Rice signals shift in U.S. policy, saying torture banned everywhere

? Secretary of State Condoleezza Rice said Wednesday that the United States has prohibited all its personnel from using cruel or inhuman techniques in prisoner interrogations, whether inside or outside U.S. borders. Previous public statements by the Bush administration have asserted that the ban did not apply abroad.

U.S. obligations under the U.N. Convention Against Torture, which prohibits cruel, inhuman and degrading treatment, extend as “a matter of policy” to “U.S. personnel wherever they are, whether they are in the United States or outside of the United States,” Rice said at a news conference with Ukraine’s president, Viktor Yushchenko.

The remarks were her latest effort during a weeklong European trip to convince skeptics that the United States is committed to fair and decent treatment of terrorism suspects. At every stop of her trip, she has faced reporters’ questions about torture at a time of widespread outrage in Europe over reports that the CIA has operated secret prisons in European countries.

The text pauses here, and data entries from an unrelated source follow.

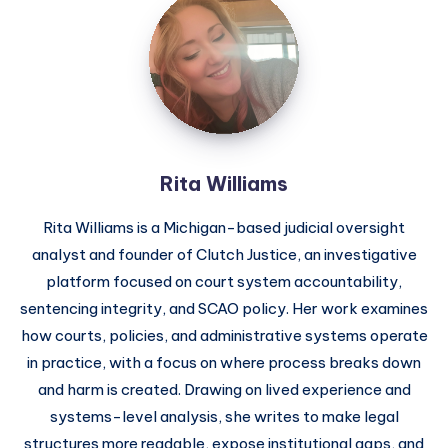
Rita Williams
Rita Williams is a Michigan-based judicial oversight
analyst and founder of Clutch Justice, an investigative
platform focused on court system accountability,
sentencing integrity, and SCAO policy. Her work examines
how courts, policies, and administrative systems operate
in practice, with a focus on where process breaks down
and harm is created. Drawing on lived experience and
systems-level analysis, she writes to make legal
structures more readable, expose institutional gaps, and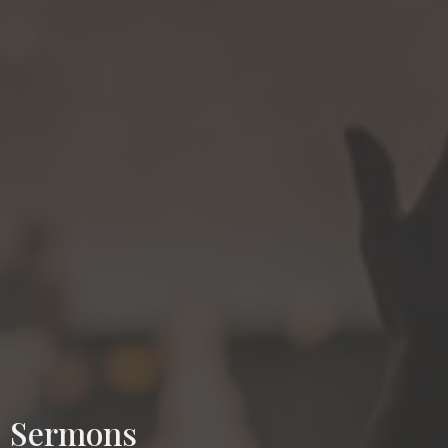
Sermons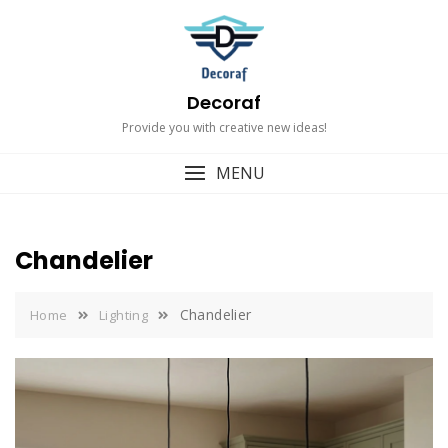
Skip
to
content
Decoraf
Provide you with creative new ideas!
MENU
Chandelier
Chandelier
Home
Lighting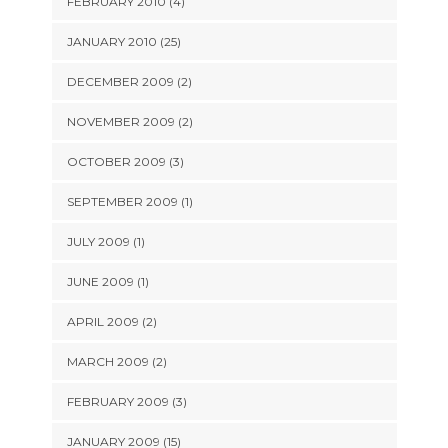
FEBRUARY 2010 (4)
JANUARY 2010 (25)
DECEMBER 2009 (2)
NOVEMBER 2009 (2)
OCTOBER 2009 (3)
SEPTEMBER 2009 (1)
JULY 2009 (1)
JUNE 2009 (1)
APRIL 2009 (2)
MARCH 2009 (2)
FEBRUARY 2009 (3)
JANUARY 2009 (15)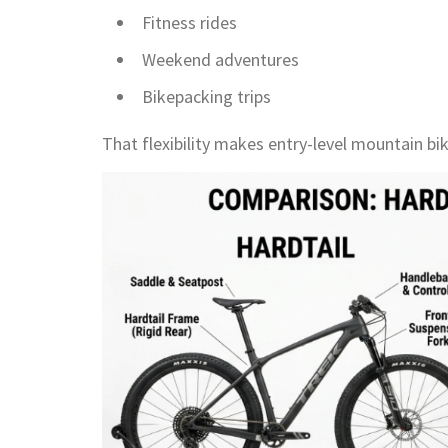
Fitness rides
Weekend adventures
Bikepacking trips
That flexibility makes entry-level mountain bik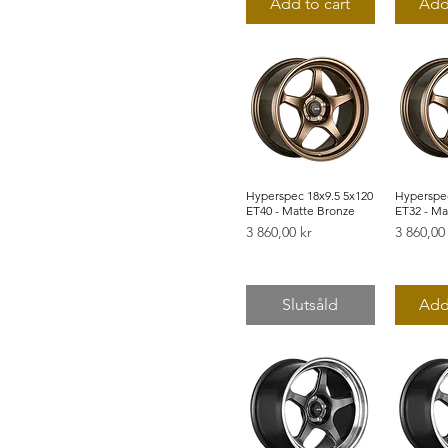
Add to cart
Add
48
50
53
55
65
Hyperspec 18x9.5 5x120
Snabbvisning
Hyperspec
Snab
ET40 - Matte Bronze
ET32 - Ma
Pris
Pris
3 860,00 kr
3 860,00
Slutsåld
Add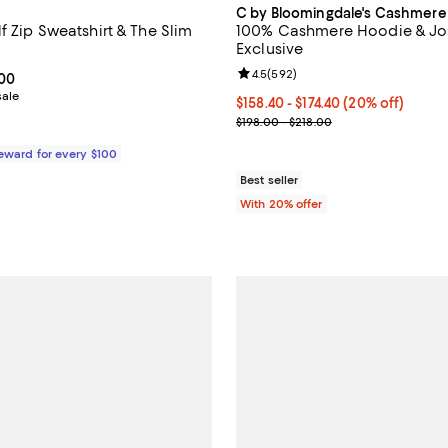
C by Bloomingdale's Cashmere
f Zip Sweatshirt & The Slim
100% Cashmere Hoodie & Jog
Exclusive
Review rating: 4.5 out of 5; 592 
4.5
(
592
)
From $128.00 to $138.00; ;
.00
sale
Current price From $158.40 to $1
$158.40 - $174.40
(20% off)
; Previous price range from $198
$198.00 - $218.00
Reward for every $100
Best seller
With 20% offer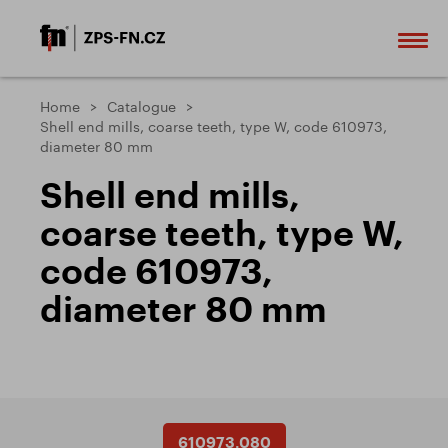
Home
Catalogue
Shell end mills, coarse teeth, type W, code 610973,
diameter 80 mm
Shell end mills,
coarse teeth, type W,
code 610973,
diameter 80 mm
610973.080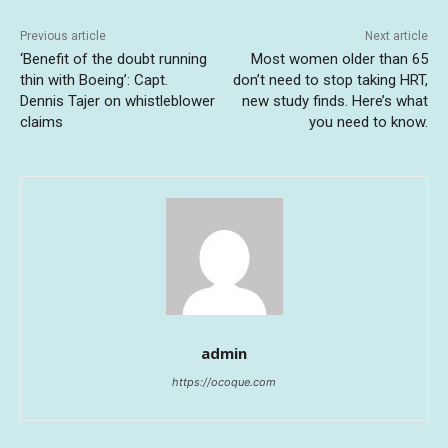
Previous article
Next article
‘Benefit of the doubt running
Most women older than 65
thin with Boeing’: Capt.
don’t need to stop taking HRT,
Dennis Tajer on whistleblower
new study finds. Here’s what
claims
you need to know.
admin
https://ocoque.com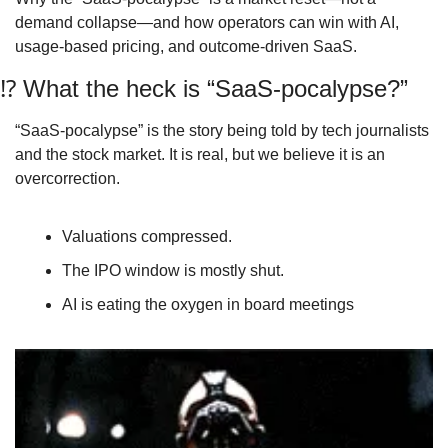
demand collapse—and how operators can win with AI, 
usage‑based pricing, and outcome‑driven SaaS.
⁉
 What the heck is “SaaS‑pocalypse?”
“SaaS‑pocalypse” is the story being told by tech journalists 
and the stock market. It is real, but we believe it is an 
overcorrection. 
Valuations compressed.
The IPO window is mostly shut.
AI is eating the oxygen in board meetings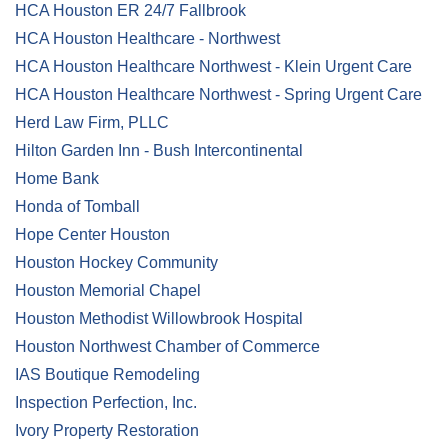
HCA Houston ER 24/7 Fallbrook
HCA Houston Healthcare - Northwest
HCA Houston Healthcare Northwest - Klein Urgent Care
HCA Houston Healthcare Northwest - Spring Urgent Care
Herd Law Firm, PLLC
Hilton Garden Inn - Bush Intercontinental
Home Bank
Honda of Tomball
Hope Center Houston
Houston Hockey Community
Houston Memorial Chapel
Houston Methodist Willowbrook Hospital
Houston Northwest Chamber of Commerce
IAS Boutique Remodeling
Inspection Perfection, Inc.
Ivory Property Restoration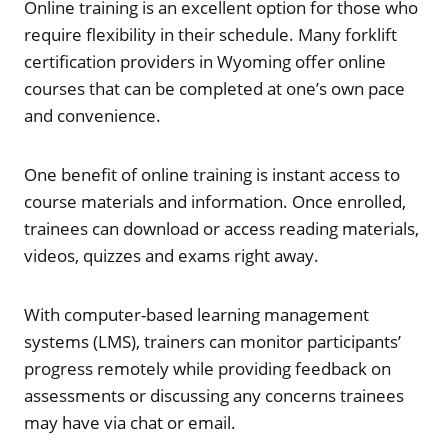
Online training is an excellent option for those who
require flexibility in their schedule. Many forklift
certification providers in Wyoming offer online
courses that can be completed at one’s own pace
and convenience.
One benefit of online training is instant access to
course materials and information. Once enrolled,
trainees can download or access reading materials,
videos, quizzes and exams right away.
With computer-based learning management
systems (LMS), trainers can monitor participants’
progress remotely while providing feedback on
assessments or discussing any concerns trainees
may have via chat or email.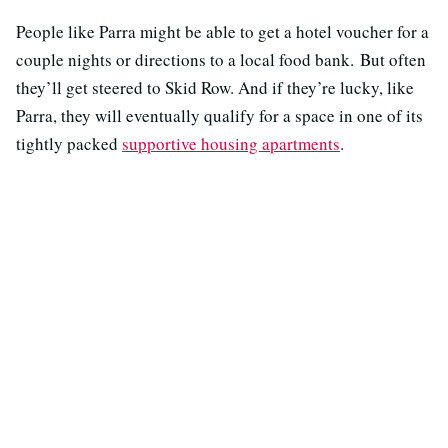
People like Parra might be able to get a hotel voucher for a
couple nights or directions to a local food bank. But often
they’ll get steered to Skid Row. And if they’re lucky, like
Parra, they will eventually qualify for a space in one of its
tightly packed
supportive housing apartments
.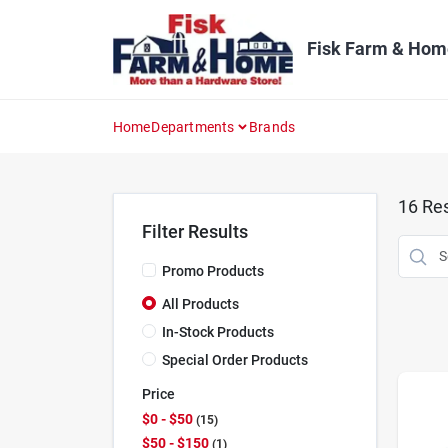
Skip
to
content
Fisk Farm & Hom
Home
Departments
Brands
16
Res
Filter Results
Promo Products
All Products
In-Stock Products
Special Order Products
Price
$0 - $50
15
$50 - $150
1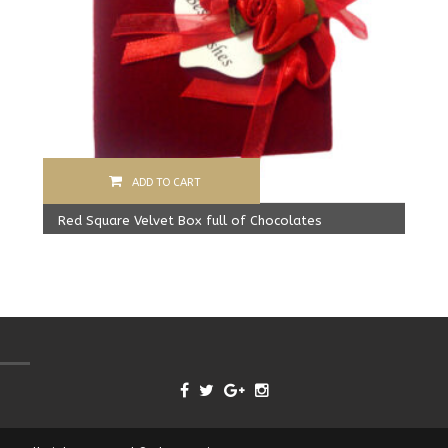
ADD TO CART
Red Square Velvet Box full of Chocolates
Original
Current
499.00
Rs
425.00
Rs
price
price
was:
is:
499.00 Rs.
425.00 Rs.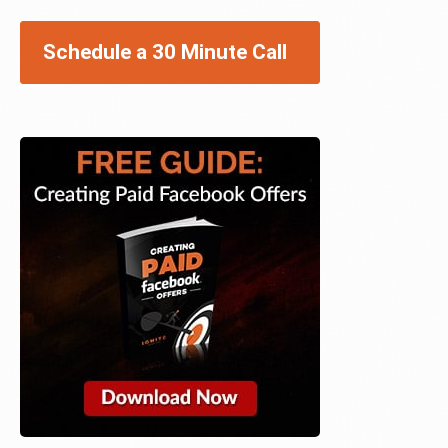
Schedule a 30 Minute Call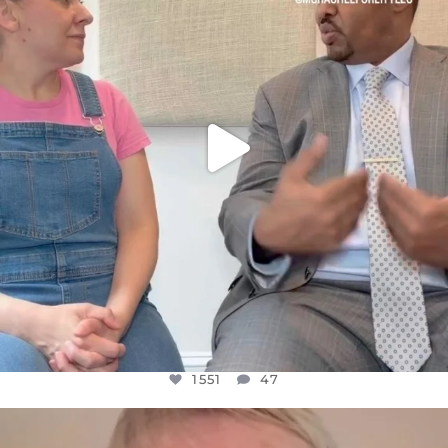
JUL 26
1551
47
1551
47
OFFICIALANNIELENNOX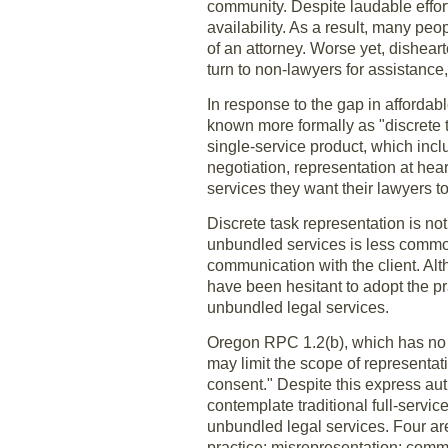
community. Despite laudable effort
availability. As a result, many peo
of an attorney. Worse yet, dishear
turn to non-lawyers for assistance
In response to the gap in affordab
known more formally as "discrete t
single-service product, which incl
negotiation, representation at hea
services they want their lawyers t
Discrete task representation is not
unbundled services is less common
communication with the client. Al
have been hesitant to adopt the pr
unbundled legal services.
Oregon RPC 1.2(b), which has no c
may limit the scope of representat
consent." Despite this express aut
contemplate traditional full-servi
unbundled legal services. Four ar
practice: misrepresentation; com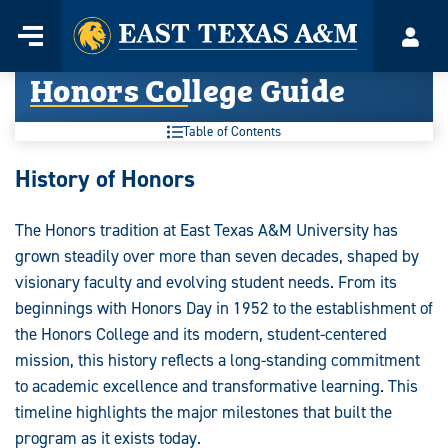
Home
Menu
Acco
Skip
Honors College Guide
to
content
Table of Contents
Honors
History of Honors
College
The Honors tradition at East Texas A&M University has
Guide:
grown steadily over more than seven decades, shaped by
visionary faculty and evolving student needs. From its
beginnings with Honors Day in 1952 to the establishment of
the Honors College and its modern, student-centered
mission, this history reflects a long-standing commitment
to academic excellence and transformative learning. This
timeline highlights the major milestones that built the
program as it exists today.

In Washington, supporters of an anti-torture bill sponsored by Sen. John McCain, R-Ariz., a former prisoner of war, greeted her statement as a sign that the White House was abandoning claims that the measure could complicate the fight against international terrorism.

Rice’s re-marks are “an important and very welcome change from their previous position, which I believe has cost us dearly in the world and does not reflect our nation’s laws or our values,” Sen. Carl Levin, D-Mich., ranking Democrat on the Senate Armed Services Committee, said in a statement. “I also believe that the administration’s position on this matter up to now has endangered our troops, because others might point to our practices to justify their own.”

Even after Rice made her remarks, administration aides turned aside suggestions that she was breaking new ground. In Washington, Scott McClellan, the White House spokesman, told reporters that Rice was only expressing existing policy.

McClellan’s comment appears to be based on a written answer that Attorney General Alberto Gonzales gave in late October to a question posed by the Senate Judiciary Committee. In answer to question 158, Gonzales wrote that the administration’s policy is to abide by provisions barring cruel, inhuman and degrading treatment “even if such compliance is not legally required, regardless of whether the detainee in question is held in the United States or overseas.”

Those words, buried in the document, passed largely unnoticed and the new policy was never publicly articulated until Rice spoke in Kiev on Wednesday.

The McCain bill, passed by the Senate, would put into law a ban on torture and lesser forms of abuse. Congressional aides said Wednesday that conferees were poised to accept the McCain language on detainees and that they expected the measure to pass easily in the House of Representatives.

Critics of the administration have charged that it has played deceptive word games with descriptions of its interrogation policy. Rice’s statement appeared to narrow the ambiguity and bar interrogation techniques that the CIA has been permitted to use in select cases, such as sexual humiliation and “waterboarding,” in which the prisoner is made to believe he or she is drowning.

Still, analysts were trying to sort out its practical meaning Wednesday. “The administration has shown itself a number of times capable of changing course and speed in response to actual or feared legal developments, be it in the courts or in Congress,” said Eugene Fidell, a Washington specialist on military law. “This may be another illustration of that tendency.”